Searching compressed files

If you need to search a set of log files in /var/log, some of which have been compressed with gzip as part of the logrotate procedure, it can be a pain to deflate them to check them for a specific string, particularly where you want to include the current log which isn’t compressed:

$ gzip -d log.1.gz log.2.gz log.3.gz
$ grep pattern log log.1 log.2 log.3

It turns out to be a little more elegant to use the -c switch for gzip to deflate the files in-place and write the content of the files to standard output, concatenating any uncompressed files you may also want to search in with cat:

$ gzip -dc log.*.gz | cat - log | grep pattern

This and similar operations with compressed files are common enough problems that short scripts in /bin on GNU/Linux systems exist, providing analogues to existing tools that can work with files in both a compressed and uncompressed state. In this case, the zgrep tool is of the most use to us:

$ zgrep pattern log*

Note that this search will also include the uncompressed log file and search it normally. The tools are for possibly compressed files, which makes them particularly well-suited to searching and manipulating logs in mixed compression states. It’s worth noting that most of these are actually reasonably simple shell scripts.

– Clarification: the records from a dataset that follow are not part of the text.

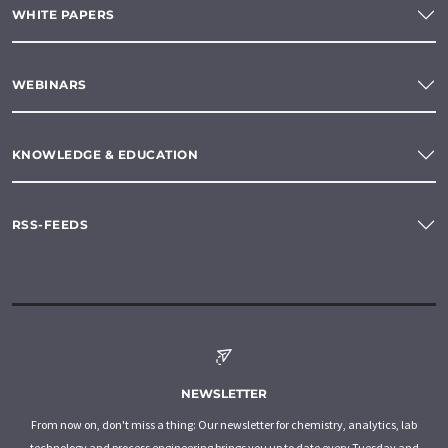
WHITE PAPERS
WEBINARS
KNOWLEDGE & EDUCATION
RSS-FEEDS
NEWSLETTER
From now on, don't miss a thing: Our newsletter for chemistry, analytics, lab
technology and process engineering brings you up to date every Tuesday and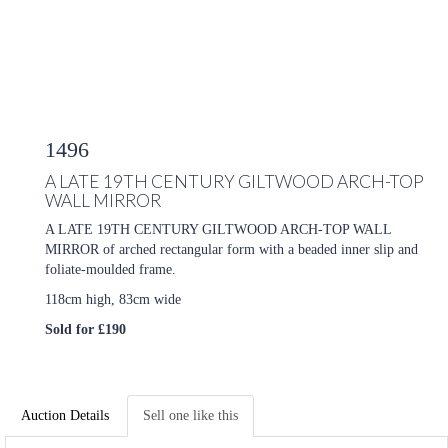
1496
A LATE 19TH CENTURY GILTWOOD ARCH-TOP
WALL MIRROR
A LATE 19TH CENTURY GILTWOOD ARCH-TOP WALL
MIRROR of arched rectangular form with a beaded inner slip and
foliate-moulded frame.
118cm high, 83cm wide
Sold for £190
Auction Details
Sell one like this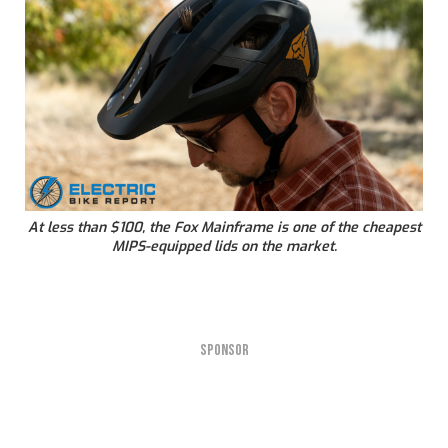
At less than $100, the Fox Mainframe is one of the cheapest
MIPS-equipped lids on the market.
SPONSOR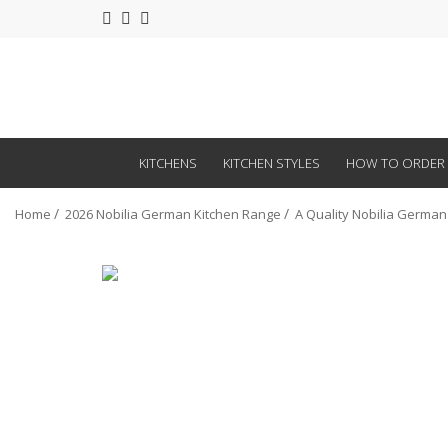
KITCHENS
KITCHEN STYLES
HOW TO ORDER
Home
2026 Nobilia German Kitchen Range
A Quality Nobilia German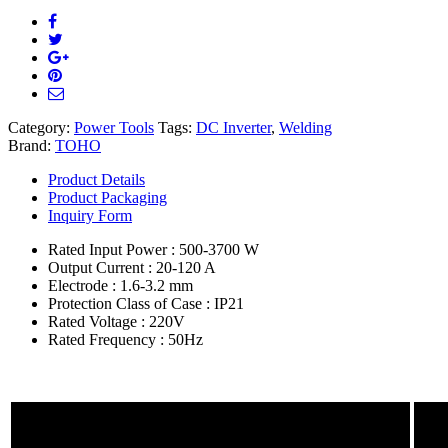
Category:
Power Tools
Tags:
DC Inverter
,
Welding
Brand:
TOHO
Product Details
Product Packaging
Inquiry Form
Rated Input Power : 500-3700 W
Output Current : 20-120 A
Electrode : 1.6-3.2 mm
Protection Class of Case : IP21
Rated Voltage : 220V
Rated Frequency : 50Hz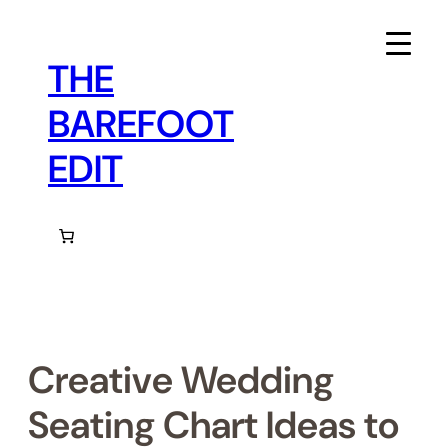
Skip
to
content
THE
BAREFOOT
EDIT
Creative Wedding
Seating Chart Ideas to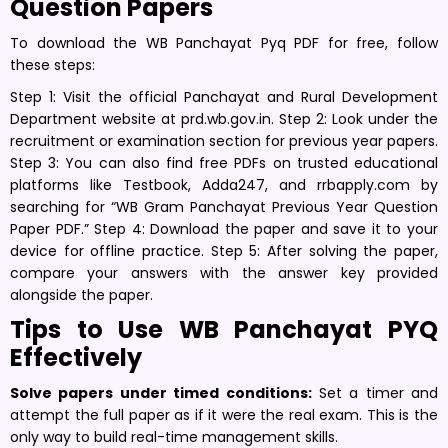
Question Papers
To download the WB Panchayat Pyq PDF for free, follow
these steps:
Step 1: Visit the official Panchayat and Rural Development
Department website at prd.wb.gov.in. Step 2: Look under the
recruitment or examination section for previous year papers.
Step 3: You can also find free PDFs on trusted educational
platforms like Testbook, Adda247, and rrbapply.com by
searching for “WB Gram Panchayat Previous Year Question
Paper PDF.” Step 4: Download the paper and save it to your
device for offline practice. Step 5: After solving the paper,
compare your answers with the answer key provided
alongside the paper.
Tips to Use WB Panchayat PYQ
Effectively
Solve papers under timed conditions:
Set a timer and
attempt the full paper as if it were the real exam. This is the
only way to build real-time management skills.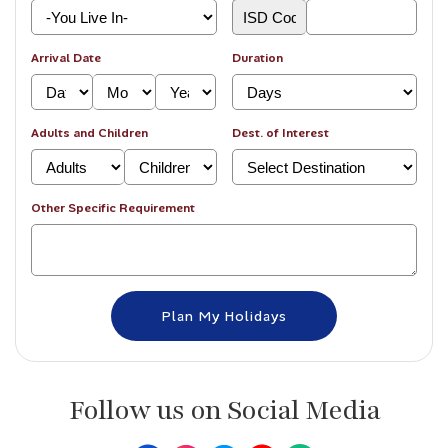
Arrival Date
Duration
Adults and Children
Dest. of Interest
Other Specific Requirement
Follow us on Social Media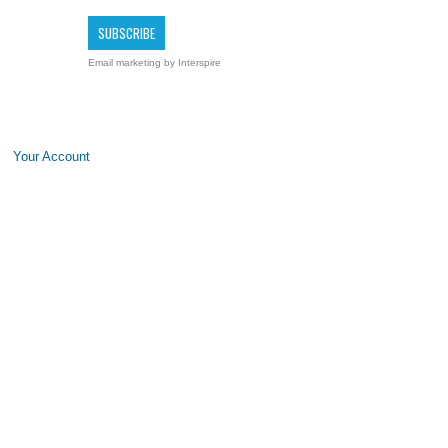
Email marketing
by Interspire
Your Account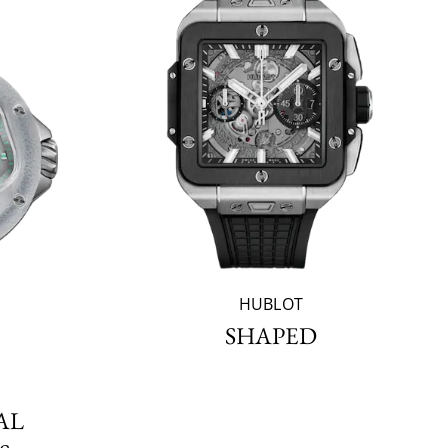
HUBLOT
SHAPED
AL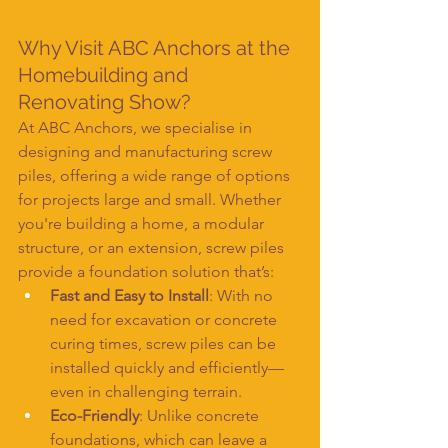
Why Visit ABC Anchors at the 
Homebuilding and 
Renovating Show?
At ABC Anchors, we specialise in 
designing and manufacturing screw 
piles, offering a wide range of options 
for projects large and small. Whether 
you're building a home, a modular 
structure, or an extension, screw piles 
provide a foundation solution that’s:
Fast and Easy to Install
: With no 
need for excavation or concrete 
curing times, screw piles can be 
installed quickly and efficiently—
even in challenging terrain.
Eco-Friendly
: Unlike concrete 
foundations, which can leave a 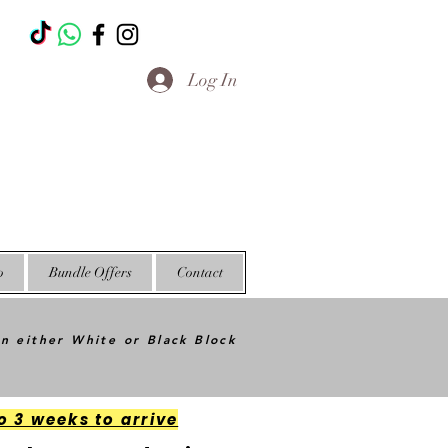
T
Log In
o
Bundle Offers
Contact
in either White or Black Block
o 3 weeks to arrive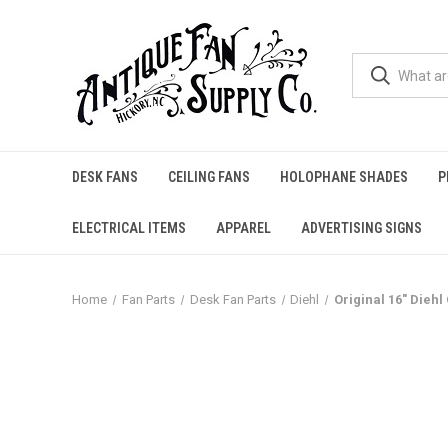
DESK FANS
CEILING FANS
HOLOPHANE SHADES
P
ELECTRICAL ITEMS
APPAREL
ADVERTISING SIGNS
Home
Fan Parts
Desk Fan Parts
Diehl
Original 16" Dieh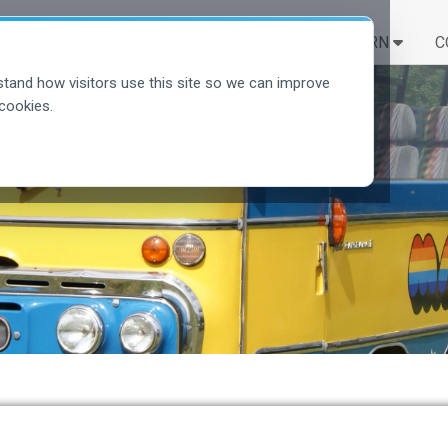
SOLUTIONS
LEARN
C
tand how visitors use this site so we can improve
cookies.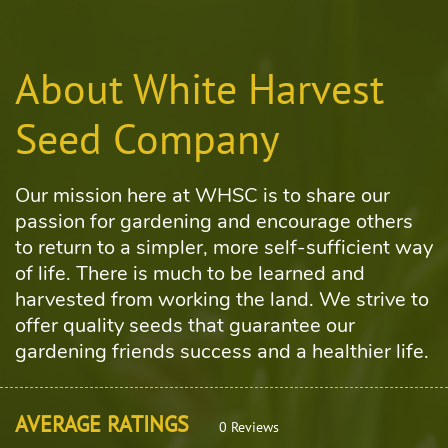
About White Harvest
Seed Company
Our mission here at WHSC is to share our
passion for gardening and encourage others
to return to a simpler, more self-sufficient way
of life. There is much to be learned and
harvested from working the land. We strive to
offer quality seeds that guarantee our
gardening friends success and a healthier life.
AVERAGE RATINGS
0 Reviews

The complete list of tools, most of which do the same thing as their z-less equivalents, can be gleaned with a quick whatis call:

$ pwd
/bin
$ whatis z*
zcat (1)   - compress or expand files
zcmp (1)   - compare compressed files
zdiff (1)  - compare compressed files
zegrep (1) - search possibly compressed files for a regular expression
zfgrep (1) - search possibly compressed files for a regular expression
zforce (1) - force a '.gz' extension on all gzip files
zgrep (1)  - search possibly compressed files for a regular expression
zless (1)  - file perusal filter for crt viewing of compressed text
zmore (1)  - file perusal filter for crt viewing of compressed text
znew (1)   - recompress .Z files to .gz files

If you are dealing with files compressed with bzip, the analogous tools instead begin with “bz”.